Cleaning up many ebuilds also lead me to check some quite-unused quite-unmaintained packages, which shown 34K patches and 22K makefiles. It’s not so much, but 120K less to sync is someway interesting for me. I’ve already converted a few packages to patchset tarballs (that I maintain locally using a subversion repository, so to have them always updated), but those was less band-consuming that the ones I found last night.
With that cleanup my commit statistics are going to have a strange curve 🙂
Now I’m compiling gcc 3.3, to test a couple of packages so to apply a few more patches unconditionally, so to have less checks here and there.
I’ve also changed the checks for gcc 3.4 or better, when legit (for example for cflags), to consider the existance of gcc4. Most of them was just bound to gcc 3.x series.
By the way.. have you seen the german spam attack? It’s driving me crazy, also because usually most of the spam is just filtered by GMail, and a few mails are filtered locally by spamassassin.. today I received more than 60 spam mails which was unfiltered, and just now spamassassin starts to recognize them as true spam. As suggested by slarti I’ve increased the scoring of razor2 and bayesian rules so that they can junk a single mail by themselves, and now I hope I can get rid of them.
I’m lucky I’m using a good-trained bayesian filter, but that’s not a solution.
ohhhhh….. fuck!I’m receiving hundred of emails from sourceforge… all of this in german… somebody should do something to stop this…Good work with the ebuilds, by the way.Thanks!
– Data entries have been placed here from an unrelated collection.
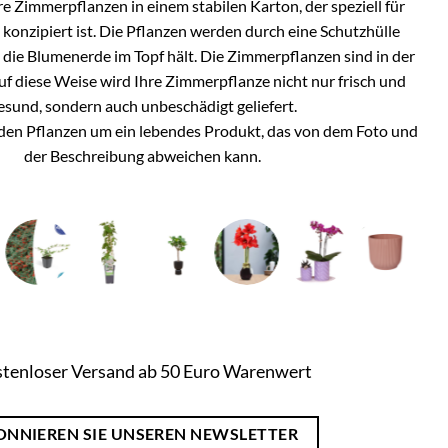
e Zimmerpflanzen in einem stabilen Karton, der speziell für
onzipiert ist. Die Pflanzen werden durch eine Schutzhülle
h die Blumenerde im Topf hält. Die Zimmerpflanzen sind in der
Auf diese Weise wird Ihre Zimmerpflanze nicht nur frisch und
esund, sondern auch unbeschädigt geliefert.
i den Pflanzen um ein lebendes Produkt, das von dem Foto und
der Beschreibung abweichen kann.
tenloser Versand ab 50 Euro Warenwert
ONNIEREN SIE UNSEREN NEWSLETTER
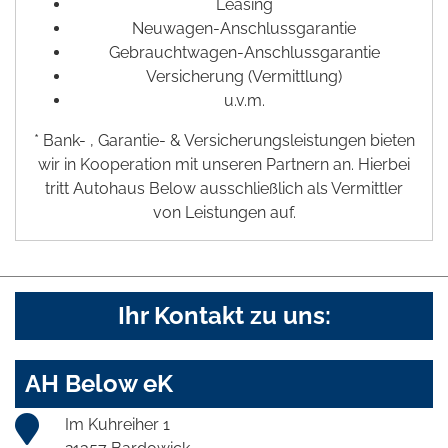
Leasing
Neuwagen-Anschlussgarantie
Gebrauchtwagen-Anschlussgarantie
Versicherung (Vermittlung)
u.v.m.
* Bank- , Garantie- & Versicherungsleistungen bieten
wir in Kooperation mit unseren Partnern an. Hierbei
tritt Autohaus Below ausschließlich als Vermittler
von Leistungen auf.
Ihr Kontakt zu uns:
AH Below eK
Im Kuhreiher 1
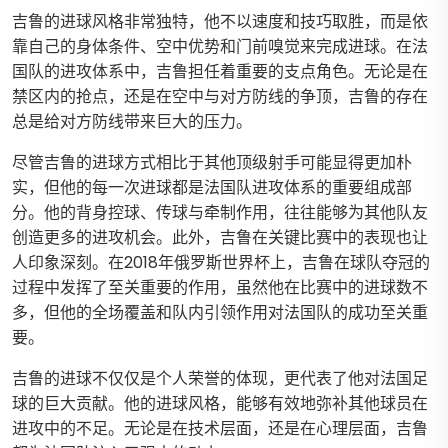
吉鲁的进球风格非常独特，他不以速度和技巧取胜，而是依
靠自己的身体条件、空中优势和门前嗅觉来完成进球。在法
国队的进攻体系中，吉鲁担任着重要的支点角色。无论是在
禁区内的抢点，还是在空中与对方防线的争顶，吉鲁的存在
总是给对方防线带来巨大的压力。
尽管吉鲁的进球方式相比于其他顶级射手可能显得更加朴
实，但他的每一次进球都是法国队进攻体系的重要组成部
分。他的背身控球、传球与牵制作用，往往能够为其他队友
创造更多的进攻机会。此外，吉鲁在关键比赛中的表现也让
人印象深刻。在2018年俄罗斯世界杯上，吉鲁在球队夺冠的
过程中发挥了至关重要的作用，虽然他在比赛中的进球数不
多，但他的全场覆盖和队内引领作用对法国队的成功至关重
要。
吉鲁的进球不仅仅是个人荣誉的体现，更代表了他对法国足
球的巨大贡献。他的进球风格，能够有效地弥补其他球员在
进攻中的不足。无论是在技术层面，还是在心理层面，吉鲁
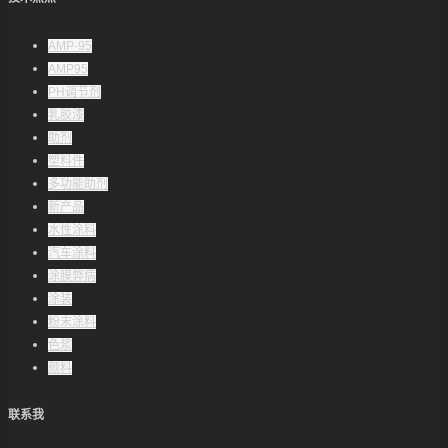
AMP-95
AMP95
PH调节剂
乳胶漆
助剂
塑料件
多功能助剂
新产品
水性涂料
汽车涂料
涂膜弊病
涂装
粉末涂料
色浆
颜料
联系我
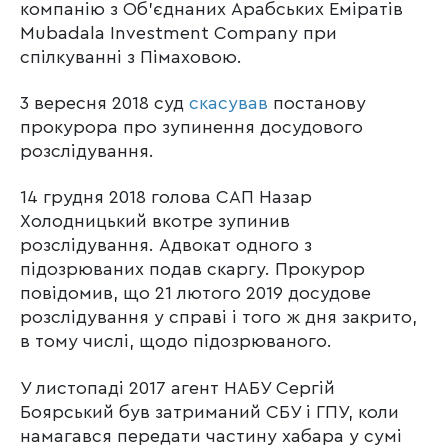
компанію з Об’єднаних Арабських Еміратів
Mubadala Investment Company при
спілкуванні з Пімаховою.
3 вересня 2018 суд
скасував
постанову
прокурора про зупинення досудового
розслідування.
14 грудня 2018 голова САП Назар
Холодницький вкотре зупинив
розслідування. Адвокат одного з
підозрюваних подав скаргу. Прокурор
повідомив, що 21 лютого 2019 досудове
розслідування у справі і того ж дня закрито,
в тому числі, щодо підозрюваного.
У листопаді 2017 агент НАБУ Сергій
Боярський був затриманий СБУ і ГПУ, коли
намагався передати частину хабара у сумі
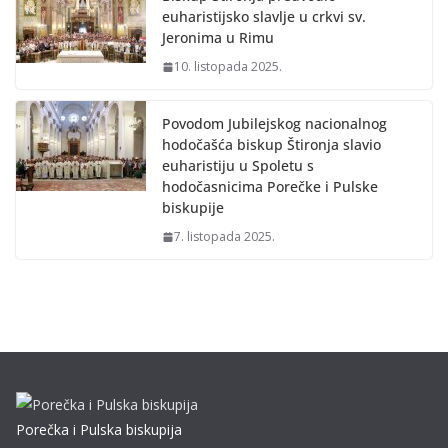
euharistijsko slavlje u crkvi sv.
Jeronima u Rimu
10. listopada 2025.
Povodom Jubilejskog nacionalnog
hodočašća biskup Štironja slavio
euharistiju u Spoletu s
hodočasnicima Porečke i Pulske
biskupije
7. listopada 2025.
Porečka i Pulska biskupija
You probably want to take a look to this rule: http://wire.dattitu.de/arch… , which appeared on Planet KDE. :)Thanks a lot to Dirk for the rule, it’s killing spam here since the first second I put it on 🙂
I dunno how to put that “rule” in kmail. I think I can’t separate the different fields in the headers, so I think I should keep on receiving that kind of spam until gmail improves its anti-spam service.